A welder, on/off and in hand.

Each item has at least one sprite, for both the ground and the inventory. Many items have 4 sprites which go in the hand of the human sprite.

Additionally, items which can be on/off (a welder), or which have a charge meter (a gun), have a sprite for each state.

In-hand sprites will often have blank areas where they are being gripped or hidden by perspective. For instance, the welder in the image is drawn without a handle.

Objects and Machinery

An animation in four stages.

Fixed objects are generally bulky, and cover one tile almost entirely. Try to leave a one-two pixel border from the edge, so that two nearby objects don't look melded into each other.

Machinery is often animated, with one image for each frame. Sometimes, instead of an entirely new sprite drawn for a state of an object, only the changed part is drawn, and then overlaid on the base sprite.

The tile.

When drawing objects, you can start by paint them over a screenshot of the area where they will be placed; it helps to make sure that edges are well defined on the tile, and that they match the surroundings.


Software

  • GIMP is powerful and free. You will fight the UI.
  • Paint.net is free. Windows only.
  • Aseprite is usually £15.49/$21.28, and is absolutely worth every penny. Its editing tools and UI are incredibly robust and absolutely incredible for spriting. Bug Erinexx on the Discord and maybe they'll buy you a license.
  • Various commercial products, such as Adobe Photoshop.

Reference

The images on this page are all 32x32, so you can use them to draw your clothes or objects. If you take screenshots from BYOND, make sure you set icons to 32x32, or images will look fuzzy and be in the wrong scale!

Most sprites, floors, items and clothes can be found in the open source release of Goonstation although you will have to download the github repository as a zip file or install github's desktop client to download the repository. Or use a subversion or git client.

If you have never sprited before, looking at those sprites can be a good way to learn how to sketch items and use colors. Sprites are in the subfolders of ./goonstation/icons. Even if the file extension is .dmi, they are simply .png files and can be opened with Dream Maker itself or any other editor.

The sprites are all mostly in icons folder, roughly organised by what BYOND uses them for. The ones that hold anything of real use are:

  • mob: Humans, cyborgs, ghostdrones, the AI, user interface buttons, items when they are held in-hand, and clothes when they are worn.
  • obj: Machines and other large objects, as well as items when they're in an inventory or on the ground.
  • effects: Genetics effects, heads-up-display icons, and things like blood, vomit, and explosions.
  • turf: Station walls and floors.
  • Misc: Everything that doesn't neatly fit in those categories, notably critters.

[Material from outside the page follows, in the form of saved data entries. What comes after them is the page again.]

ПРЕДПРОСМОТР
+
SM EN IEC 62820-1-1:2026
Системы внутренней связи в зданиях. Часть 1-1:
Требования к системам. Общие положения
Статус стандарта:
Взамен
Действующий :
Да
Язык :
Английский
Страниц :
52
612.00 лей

In case you decide to publish your sprites on the forum, include a .dmi file as well, as having them in the proper form makes adding them way easier. Less effort for the coders means better chance for things to be used.

Guidelines

  • The Goonstation Spriting Guidelines explain the basic art style of Goonstation sprites, formatting of sprite files, and a brief summary on receiving feedback.

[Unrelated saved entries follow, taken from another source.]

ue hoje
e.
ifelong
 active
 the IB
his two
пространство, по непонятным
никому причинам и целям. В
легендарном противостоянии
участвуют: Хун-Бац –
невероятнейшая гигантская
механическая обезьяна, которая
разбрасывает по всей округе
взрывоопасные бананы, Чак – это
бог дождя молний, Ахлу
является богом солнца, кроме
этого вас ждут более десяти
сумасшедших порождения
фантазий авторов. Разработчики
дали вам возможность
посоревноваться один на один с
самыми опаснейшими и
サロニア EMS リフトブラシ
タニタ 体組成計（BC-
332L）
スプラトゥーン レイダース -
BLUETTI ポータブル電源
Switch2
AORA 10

Additional Help And Feedback

  • Goonstation Forums - The Ideas and Suggestions has a subforum, Sprites, exclusively for showing off your spritework to forumgoers. Ideas and Suggestions is also a good place to find things to sprite.
  • Goonstation Discord - Goonstation's very own Discord channel. Tons of players, coders, and admins alike regularly chat here, so it's great place to get instant feedback from the people who are going to see your work often.
  • SS13 Sprite School - A smaller channel created by Goonstation's very talented Gannets. Quite small, very new, but there's plenty of talent here.